Among questions answered incorrectly, the mean word count was 18.42, ranging from 8 to 28, with a standard deviation of 5.22. Among questions answered correctly, the average word count was 17.93, ranging from 8 to 37, with a standard deviation of 5.47. There was no statistical difference in number of words between questions answered correctly or incorrectly (p = 0.660, 95%CI). (Table 1).

Table 1
Word Count x Assertiveness

ChatGPT’s performance regarding questions’ taxonomic complexity

Of the 95 questions evaluated, 56 were classified as type 1, 39 were classified as type 2 and none were classified as type 3. ChatGPT’s performance did not change regarding questions’ taxonomic level, correctly answering 34 of the 56 type-1 questions (60.71%) and 24 of the 39 type-2 questions (61.53%), with no statistically significant difference (p = 0.9354, 95%CI) (Table 2).

Table 2
Taxonomic Classification vs Assertiveness

DISCUSSION

ChatGPT, a state-of-the-art language model developed by OpenAI, showed remarkable achievements in various domains. 1),(12 Although a higher standard should be set for it to gain credibility as an educational or clinical decision-making tool, its current performance and rapid improvement suggest this standard may be viable in due course. (13 We sought to determine whether ChatGPT could be used similarly for orthopedic residents by determining its competence in the field using TEOT.

In our study, we evaluated ChatGPT’s performance in the first phase of TEOT 2022 and it performed well enough to pass the multiple-choice phase, with assertiveness above the 60% mark, regardless of number of words or taxonomic classification of questions.

Many studies analyzed ChatGPT’s performance in training and certification tests in medical specialties. ChatGPT achieved a performance equivalent to a first-year resident on the UK Plastic Surgery Examination, answering about 55% of questions correctly. 14)-(15

In Orthopedics, Lum and colleagues examined ChatGPT’s performance on Orthobullets (Lineage Medical) practical questions, noting the system answered 47% of questions correctly. They noticed a variation in accuracy, which decreased as taxonomic complexity of questions increased. 6 Kung and collaborators 16 evaluated the performance of ChatGPT 4.0 on the Orthopedic In-Training Examination between 2020 and 2022, finding an average of 73.6% correct answers, which matches the average performance of a fifth-year resident and exceeds the corresponding passing score for the American Board of Orthopaedic Surgery Part I.

We have not identified studies correlating number of words with ChatGPT’s assertiveness.

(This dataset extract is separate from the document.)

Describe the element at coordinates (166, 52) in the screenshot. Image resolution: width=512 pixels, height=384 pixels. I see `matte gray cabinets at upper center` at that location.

However, OpenAI claims their artificial intelligence model can process up to 25,000 words with accuracy and contextualization. (5

After analyzing ChatGPT’s incorrect answers, we identified possible conflicting information sources on different topics. This can hinder ChatGPT’s ability to answer questions correctly. In addition, ChatGPT 4.0 is only trained with information up to April 2023, so new information used in medical tests may not be available. Specifically in Medicine, there can be multiple potentially correct answers to a question with only one best answer, which can be challenging for AI if there is correct information supporting each answer. A potential solution would be to train an AI model with only peer-reviewed medical literature, such as PubMed. (14

Despite these results, there are several limitations to our study. First, the current version of ChatGPT cannot analyze images, making it difficult to evaluate an essential skill for orthopedic surgeons. However, given the rapid progress in AI learning, we anticipate future models will incorporate image analysis. We also observed cases where ChatGPT provided a verifiable source of information, but still gave an incorrect answer, citing articles that were outdated or showed little evidence, or drew incorrect conclusions based on certain sentences that did not represent their conclusions. These logical errors based on false or incomplete facts are worrying and were even defined as the “hallucination effect,” to which ChatGPT is susceptible. 16 Finally, our study did not present questions with level-3 taxonomy, which require a higher degree of interpretation and application of data that could affect ChatGPT’s assertiveness.

CONCLUSION

Due to the evolution of standards established by AI, it is important that orthopedic professionals actively incorporate this technology, steering it towards its application in providing patient care. ChatGPT, in its current configuration, shows vast knowledge in Orthopedics, and with progress, under human supervision, it will play a relevant role in medical training, patient instruction and clinical decisions.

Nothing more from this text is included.